Got it. Thank you. And then just one more for me. You know, you had a pretty healthy quarter of buybacks this quarter. You know, is that the right quarterly run rate to think about for the rest of the year? Or just any kind of outlook you can help with there? Thank you.
Hi, Maya. This is Asaf. I would say that we are continuously evaluating our capital allocation through the strategic priorities that the company has. We have the plan to buy up to 100 million. It doesn't necessarily mean that we have a consistent run rate. It changes based on our priorities. We have the organic growth that we're supporting AIC. We have the non-organic M&A stuff. Like Conan mentioned, we just acquired a very strategic company in the software space, and then we have the buyback. Our commitment is to provide the ideal value to our shareholders through kind of leveraging the three components.
Got it, thank you.
Thanks, my next question, Reggie. Thank you. Next question comes from the line of Jim Ricciuti with Needham & Co. Please go ahead.
Thank you. So you're clearly making progress with system sales to new customers. I'm curious, what's the average selling cycle like now in terms of timelines for bringing on some of these newer customers?
Thanks, Jim. Look, there's a few things that are happening.
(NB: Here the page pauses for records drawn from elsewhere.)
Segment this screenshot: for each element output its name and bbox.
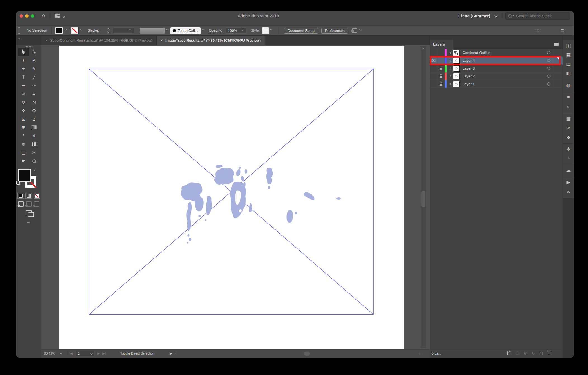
tab-layers[interactable]: Layers bbox=[430, 40, 453, 49]
stroke-weight-field[interactable] bbox=[113, 28, 134, 34]
mesh-tool[interactable]: ⊞ bbox=[18, 123, 29, 132]
zoom-window-button[interactable] bbox=[31, 14, 34, 18]
minimize-window-button[interactable] bbox=[25, 14, 29, 18]
selection-tool[interactable] bbox=[18, 48, 29, 56]
visibility-toggle[interactable] bbox=[430, 80, 437, 88]
user-account-button[interactable]: Elena (Summer) bbox=[458, 13, 490, 18]
close-window-button[interactable] bbox=[20, 14, 23, 18]
eraser-tool[interactable]: ▰ bbox=[29, 90, 39, 98]
gradient-tool[interactable] bbox=[29, 123, 39, 132]
control-panel-menu-icon[interactable]: ≣ bbox=[561, 28, 564, 33]
stroke-icon[interactable]: ≡ bbox=[563, 93, 574, 102]
opacity-field[interactable]: 100% bbox=[225, 28, 246, 34]
hand-tool[interactable]: ☛ bbox=[18, 157, 29, 165]
user-chevron-icon[interactable] bbox=[494, 14, 498, 18]
pen-tool[interactable]: ✒ bbox=[18, 65, 29, 73]
workspace-chevron-icon[interactable] bbox=[62, 14, 66, 18]
draw-normal-icon[interactable] bbox=[18, 201, 24, 207]
color-guide-icon[interactable]: ◔ bbox=[563, 154, 574, 163]
target-circle[interactable] bbox=[547, 75, 550, 78]
new-sublayer-icon[interactable]: ↳ bbox=[532, 351, 535, 355]
lock-toggle[interactable] bbox=[437, 49, 445, 56]
collect-for-export-icon[interactable] bbox=[507, 351, 511, 355]
fill-color-swatch[interactable] bbox=[55, 27, 63, 34]
vertical-scroll-thumb[interactable] bbox=[421, 191, 425, 207]
lock-toggle[interactable] bbox=[437, 57, 445, 64]
stroke-weight-down-icon[interactable] bbox=[108, 30, 110, 33]
direct-selection-tool[interactable] bbox=[29, 48, 39, 56]
last-artboard-icon[interactable]: ▶| bbox=[102, 352, 106, 355]
layer-row-layer-3[interactable]: Layer 3 bbox=[430, 65, 563, 72]
preferences-button[interactable]: Preferences bbox=[321, 28, 348, 34]
slice-tool[interactable]: ✂ bbox=[29, 148, 39, 157]
horizontal-scroll-thumb[interactable] bbox=[304, 352, 310, 356]
scroll-right-icon[interactable]: › bbox=[419, 351, 421, 355]
artboard[interactable] bbox=[59, 46, 404, 349]
visibility-toggle[interactable] bbox=[430, 65, 437, 72]
visibility-toggle[interactable] bbox=[430, 72, 437, 80]
variable-width-profile-select[interactable]: Touch Call... bbox=[170, 27, 201, 34]
home-icon[interactable]: ⌂ bbox=[42, 12, 45, 19]
fill-chevron-icon[interactable] bbox=[65, 28, 67, 30]
draw-behind-icon[interactable] bbox=[26, 201, 32, 207]
layer-row-layer-1[interactable]: Layer 1 bbox=[430, 80, 563, 88]
tab-supercontinent-remnants[interactable]: × SuperContinent Remnants.ai* @ 104.25% … bbox=[41, 36, 157, 45]
next-artboard-icon[interactable]: ▶ bbox=[97, 352, 100, 355]
delete-layer-icon[interactable] bbox=[548, 352, 551, 355]
symbols-icon[interactable]: ♣ bbox=[563, 132, 574, 142]
paintbrush-tool[interactable]: ✑ bbox=[29, 81, 39, 90]
target-circle[interactable] bbox=[547, 67, 550, 70]
curvature-tool[interactable]: ✎ bbox=[29, 65, 39, 73]
layer-row-layer-4[interactable]: Layer 4 bbox=[430, 57, 563, 65]
creative-cloud-icon[interactable]: ☁ bbox=[563, 166, 574, 175]
puppet-warp-tool[interactable]: ✪ bbox=[29, 106, 39, 115]
swap-fill-stroke-icon[interactable]: ⤸ bbox=[34, 167, 35, 171]
scroll-up-icon[interactable] bbox=[422, 48, 424, 50]
width-tool[interactable]: ✜ bbox=[18, 106, 29, 115]
zoom-chevron-icon[interactable] bbox=[60, 352, 62, 354]
panel-grip[interactable] bbox=[18, 27, 20, 34]
perspective-grid-tool[interactable]: ⊿ bbox=[29, 115, 39, 123]
artboard-number-field[interactable]: 1 bbox=[75, 351, 94, 356]
stroke-color-swatch[interactable] bbox=[71, 27, 78, 34]
tooldock-collapse-button[interactable]: « bbox=[16, 36, 41, 45]
links-icon[interactable]: ∞ bbox=[563, 187, 574, 196]
type-tool[interactable]: T bbox=[18, 73, 29, 81]
vertical-scrollbar[interactable] bbox=[421, 46, 426, 348]
close-tab-icon[interactable]: × bbox=[45, 38, 48, 42]
brush-chevron-icon[interactable] bbox=[166, 28, 168, 30]
graph-tool[interactable] bbox=[29, 140, 39, 148]
free-transform-tool[interactable]: ⊡ bbox=[18, 115, 29, 123]
align-icon[interactable]: ▤ bbox=[563, 60, 574, 69]
make-clipping-mask-icon[interactable]: ◱ bbox=[524, 351, 527, 355]
edit-toolbar-icon[interactable]: ⋯ bbox=[16, 220, 41, 224]
lasso-tool[interactable]: ⊰ bbox=[29, 56, 39, 65]
blend-tool[interactable]: ❖ bbox=[29, 132, 39, 140]
color-icon[interactable]: ❋ bbox=[563, 144, 574, 154]
canvas-viewport[interactable] bbox=[41, 45, 430, 349]
profile-chevron-icon[interactable] bbox=[202, 28, 204, 30]
artboard-tool[interactable]: ❏ bbox=[18, 148, 29, 157]
lock-toggle[interactable] bbox=[437, 80, 445, 88]
visibility-toggle[interactable] bbox=[430, 57, 437, 64]
opacity-label[interactable]: Opacity: bbox=[209, 28, 222, 33]
actions-icon[interactable]: ▶ bbox=[563, 178, 574, 187]
rectangle-tool[interactable]: ▭ bbox=[18, 81, 29, 90]
lock-toggle[interactable] bbox=[437, 65, 445, 72]
locate-object-icon[interactable] bbox=[516, 351, 519, 355]
swatches-icon[interactable]: ▩ bbox=[563, 114, 574, 123]
shape-builder-icon[interactable]: ◍ bbox=[563, 81, 574, 90]
draw-inside-icon[interactable] bbox=[34, 201, 39, 207]
scroll-left-icon[interactable]: ‹ bbox=[175, 351, 177, 355]
lock-toggle[interactable] bbox=[437, 72, 445, 80]
stroke-chevron-icon[interactable] bbox=[80, 28, 82, 30]
layer-row-continent-outline[interactable]: Continent Outline bbox=[430, 49, 563, 57]
expand-chevron-icon[interactable] bbox=[449, 75, 451, 77]
layer-row-layer-2[interactable]: Layer 2 bbox=[430, 72, 563, 80]
scale-tool[interactable]: ⇲ bbox=[29, 98, 39, 106]
first-artboard-icon[interactable]: |◀ bbox=[69, 352, 73, 355]
visibility-toggle[interactable] bbox=[430, 49, 437, 56]
artboards-icon[interactable]: ▦ bbox=[563, 50, 574, 60]
brushes-icon[interactable]: ✑ bbox=[563, 123, 574, 132]
zoom-level[interactable]: 80.43% bbox=[44, 352, 55, 355]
First of all, the market is maturing. If in the past we needed to convince customers to move to digital, today we see more customers has the urge to move to digital, which by itself shortened the sales cycle. AIC model, by definition, makes the sales cycle shorter. And we see some deals being closed in a matter of one or two months from the demonstration of the systems. So it's really shortening. On the CapEx side, it really depends if it's existing customers or new customers. For existing customers, in many deals, they're coming to us and asking for additional system or upgrades. So the sales cycle is quite short. With new customers, it really depends, again, which market segment with skin is a bit longer, which customer design is shorter. Overall, the bottom line answer is that our sales cycle is becoming shorter versus what we used to have.
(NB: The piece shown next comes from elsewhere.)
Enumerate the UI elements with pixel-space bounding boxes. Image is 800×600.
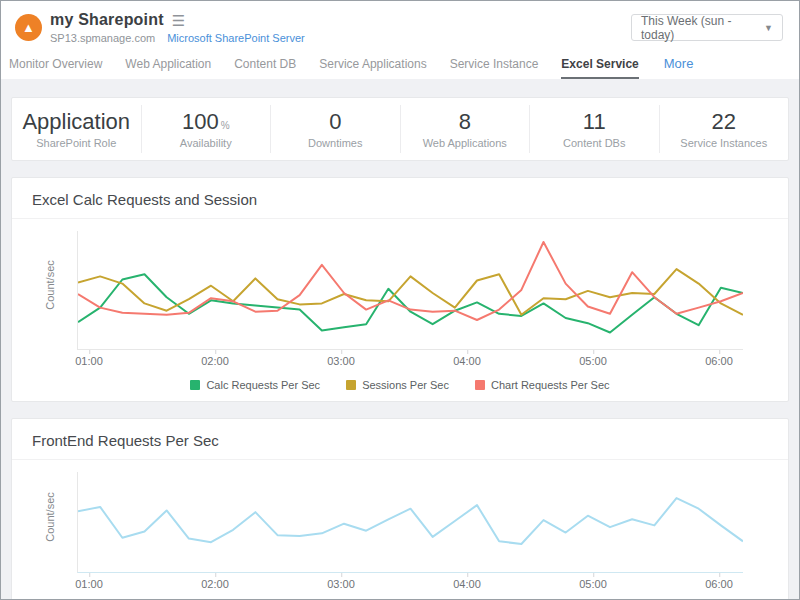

Ronan, as you think about the newer customers, what is your line of sight or how would you characterize the opportunity to drive multiple machines at these customer locations?
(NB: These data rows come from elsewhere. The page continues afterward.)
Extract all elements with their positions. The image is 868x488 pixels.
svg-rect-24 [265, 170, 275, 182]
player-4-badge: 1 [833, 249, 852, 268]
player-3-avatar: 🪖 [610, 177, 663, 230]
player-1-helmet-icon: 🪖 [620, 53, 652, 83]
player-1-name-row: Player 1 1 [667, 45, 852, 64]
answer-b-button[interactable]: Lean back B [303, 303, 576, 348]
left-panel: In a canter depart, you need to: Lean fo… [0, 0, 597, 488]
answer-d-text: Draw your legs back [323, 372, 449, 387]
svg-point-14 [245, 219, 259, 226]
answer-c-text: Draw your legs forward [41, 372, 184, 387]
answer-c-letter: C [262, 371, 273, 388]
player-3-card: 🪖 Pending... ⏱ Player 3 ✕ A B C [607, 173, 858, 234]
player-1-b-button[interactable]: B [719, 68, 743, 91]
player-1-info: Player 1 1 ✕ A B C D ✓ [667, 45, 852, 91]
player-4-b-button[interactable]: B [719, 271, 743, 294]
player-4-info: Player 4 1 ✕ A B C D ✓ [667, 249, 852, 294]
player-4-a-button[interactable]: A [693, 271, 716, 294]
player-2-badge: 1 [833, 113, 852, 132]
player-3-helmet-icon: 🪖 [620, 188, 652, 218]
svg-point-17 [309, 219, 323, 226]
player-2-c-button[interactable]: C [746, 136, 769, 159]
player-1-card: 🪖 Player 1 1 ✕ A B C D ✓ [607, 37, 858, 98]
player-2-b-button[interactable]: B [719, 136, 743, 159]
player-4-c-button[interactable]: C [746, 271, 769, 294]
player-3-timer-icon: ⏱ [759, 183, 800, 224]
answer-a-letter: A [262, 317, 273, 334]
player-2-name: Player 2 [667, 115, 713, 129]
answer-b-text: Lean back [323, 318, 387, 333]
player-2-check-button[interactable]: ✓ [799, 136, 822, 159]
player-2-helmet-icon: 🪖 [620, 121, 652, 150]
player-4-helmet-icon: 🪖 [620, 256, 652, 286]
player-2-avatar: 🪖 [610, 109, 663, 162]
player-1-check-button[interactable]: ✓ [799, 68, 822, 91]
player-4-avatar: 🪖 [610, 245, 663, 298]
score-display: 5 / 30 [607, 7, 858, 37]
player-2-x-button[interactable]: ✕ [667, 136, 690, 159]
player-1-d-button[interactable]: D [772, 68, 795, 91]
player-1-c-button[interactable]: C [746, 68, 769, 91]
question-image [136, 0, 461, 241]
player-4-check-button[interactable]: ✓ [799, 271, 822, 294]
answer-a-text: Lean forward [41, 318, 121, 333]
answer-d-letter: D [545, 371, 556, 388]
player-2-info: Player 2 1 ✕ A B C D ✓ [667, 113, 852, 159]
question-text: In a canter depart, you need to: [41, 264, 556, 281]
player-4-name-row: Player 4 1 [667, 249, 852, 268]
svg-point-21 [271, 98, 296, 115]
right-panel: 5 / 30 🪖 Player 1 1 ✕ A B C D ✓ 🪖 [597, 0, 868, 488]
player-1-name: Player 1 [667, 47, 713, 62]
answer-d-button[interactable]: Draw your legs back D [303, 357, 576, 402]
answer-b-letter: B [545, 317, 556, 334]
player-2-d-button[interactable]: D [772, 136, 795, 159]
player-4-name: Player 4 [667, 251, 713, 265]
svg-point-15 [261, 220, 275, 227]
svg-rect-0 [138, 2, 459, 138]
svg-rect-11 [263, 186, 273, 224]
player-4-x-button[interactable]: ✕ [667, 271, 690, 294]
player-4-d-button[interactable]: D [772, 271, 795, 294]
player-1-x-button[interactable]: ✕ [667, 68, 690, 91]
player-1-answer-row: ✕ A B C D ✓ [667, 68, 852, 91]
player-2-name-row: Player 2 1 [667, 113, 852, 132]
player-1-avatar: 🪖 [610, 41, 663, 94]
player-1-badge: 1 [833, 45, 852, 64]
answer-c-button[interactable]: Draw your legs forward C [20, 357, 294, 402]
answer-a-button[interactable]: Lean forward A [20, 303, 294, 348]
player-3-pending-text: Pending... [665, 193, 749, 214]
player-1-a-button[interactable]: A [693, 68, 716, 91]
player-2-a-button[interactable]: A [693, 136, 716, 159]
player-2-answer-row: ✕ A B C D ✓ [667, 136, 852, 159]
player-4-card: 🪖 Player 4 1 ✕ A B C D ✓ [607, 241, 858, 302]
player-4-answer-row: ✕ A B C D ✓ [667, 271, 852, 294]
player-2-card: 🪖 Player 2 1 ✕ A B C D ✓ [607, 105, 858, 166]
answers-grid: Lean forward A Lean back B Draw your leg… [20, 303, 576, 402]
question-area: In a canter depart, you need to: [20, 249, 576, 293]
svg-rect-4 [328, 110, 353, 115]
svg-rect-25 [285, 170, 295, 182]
This is the really nice thing that we see right now. I mentioned in my Preparing remarks, I gave two examples of customers that just joined Kornit a year ago and taking one Apollo and a few Atlas Maxes and in Q1 really take it to the next level. So within a year, they really grew very fast. I gave the example of Pomos, Printies, but we have a few others. Look, with the screen market, which is the main focus for us today, as the biggest market we are going after, the initial sales is the most complex one because they are not used to digital, they are not used to the workflow, there is a fear factor. Now that they see their competitors are using digital, some of them have no choice, they are moving to digital, but they are moving with caution. So they are taking one system or two systems in the beginning, with the hope, if it's successful, to really move big time. And this is exactly what we see. We see many of them starting with one or two systems within six months, adding additional capacity, moving to the Apollo, or taking additional Atlas Maxis.
Got it. And just quickly, I'm curious about the activity with your large global strategic customer. I may have missed any reference to it in the call so far.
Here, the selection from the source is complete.